-------- Data to examine
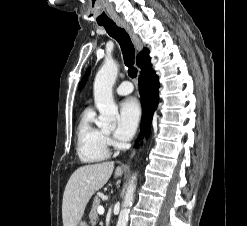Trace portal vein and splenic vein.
<instances>
[{
    "mask_svg": "<svg viewBox=\"0 0 247 226\" xmlns=\"http://www.w3.org/2000/svg\"><path fill=\"white\" fill-rule=\"evenodd\" d=\"M104 207L103 206H99L98 208H97V212L99 213V214H104Z\"/></svg>",
    "mask_w": 247,
    "mask_h": 226,
    "instance_id": "portal-vein-and-splenic-vein-1",
    "label": "portal vein and splenic vein"
}]
</instances>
----------------
__The problem__
When restating the records word for word, omit any picture they contain.

__Exercise answer__
Trace portal vein and splenic vein.
<instances>
[{
    "mask_svg": "<svg viewBox=\"0 0 247 226\" xmlns=\"http://www.w3.org/2000/svg\"><path fill=\"white\" fill-rule=\"evenodd\" d=\"M104 207L103 206H99L98 208H97V212L99 213V214H104Z\"/></svg>",
    "mask_w": 247,
    "mask_h": 226,
    "instance_id": "portal-vein-and-splenic-vein-1",
    "label": "portal vein and splenic vein"
}]
</instances>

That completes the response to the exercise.